The Sinking City: Venezia
We hopped on a train to Venezia Sunday night and took a train back to Milan Monday evening, and it was wonderful. I've decided that I love venice. There are "touristy things" to see in Venice, but Venice is much smaller than the other places we've been. We went to Piazza San Marco and saw the church (it's beautiful), and we took pictures by the Gondolas all lined up in the ocean, and we walked around the Ponto Rialto. But honestly one of my favorite things about Venice was just wandering around and intentionally getting lost. Everyone says to plan on getting lost in Venice, so we embraced that and just started walking to see where we would end up. At every turn there was a piece of ocean, or an adorable alleyway, or a tiny bridge, or an old lady walking with her grocery cart, or another Gondoliere in a striped shirt trying to convince us that he could give us a "good price."
It's so interesting to look at where the water meets the buildings and try to imagine how much further down the buildings actually go. They say that the whole city is slowly sinking into the ocean, and in many cases you can see that stairs up to 'front doors' keep going down below the water level (who knows how far). The rivers are the roads in Venice. People's parking spots are the poles where they tie up their boats, and there are no cars. There are taxi and metro boats, garbage boats, police boats, post boats, ambulance boats... The "real roads" are really all just alleyways with names, sometimes with the same name. The directions to our airbnb house were from a certain piazza, and all given in landmarks rather than street names. It really feels like something out of a movie, but it's just normal life to the Venetians.
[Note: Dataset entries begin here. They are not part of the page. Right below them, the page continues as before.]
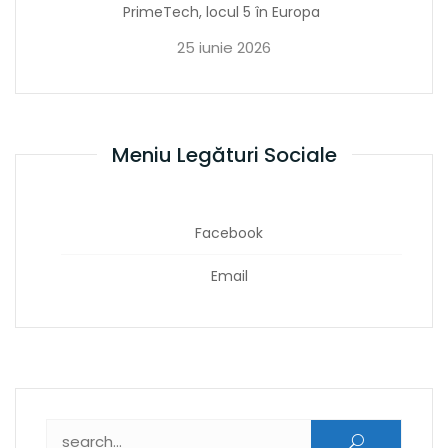
PrimeTech, locul 5 în Europa
25 iunie 2026
Meniu Legături Sociale
Facebook
Email
Caută după: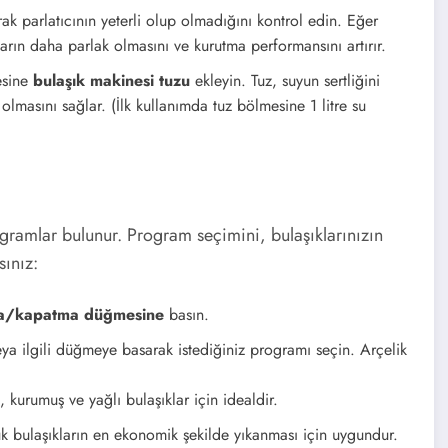
k parlatıcının yeterli olup olmadığını kontrol edin. Eğer
kların daha parlak olmasını ve kurutma performansını artırır.
esine
bulaşık makinesi tuzu
ekleyin. Tuz, suyun sertliğini
olmasını sağlar. (İlk kullanımda tuz bölmesine 1 litre su
ramlar bulunur. Program seçimini, bulaşıklarınızın
sınız:
a/kapatma düğmesine
basın.
a ilgili düğmeye basarak istediğiniz programı seçin. Arçelik
, kurumuş ve yağlı bulaşıklar için idealdir.
ük bulaşıkların en ekonomik şekilde yıkanması için uygundur.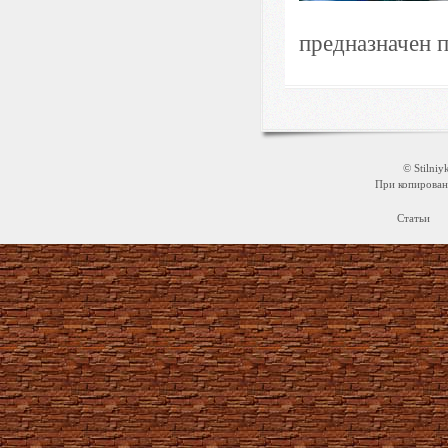
предназначен 
© Stilni
При копировани
Статьи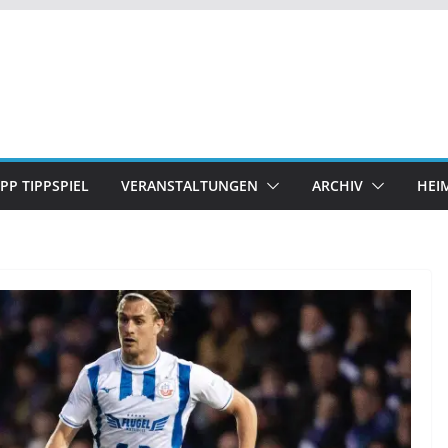
IPP TIPPSPIEL
VERANSTALTUNGEN
ARCHIV
HEI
After a delicious lunch and a couple hours of wandering, we took a vaporetto (waterbus) over to Murano (an even tinier island just north of the main island) to see the glass, because I have a weird fascination with glass working. Venice is world famous for its glass, but the actual glass work doesn't happen on the main island of Venice but in Murano. The glass museum was cool, but my favorite part was certainly watching a glass craftsman taking molten glass out of the fire and turning it into all kinds of pretty little animal figures. At one point I clapped for him, but he was less than amused. We still bought glass, though. :)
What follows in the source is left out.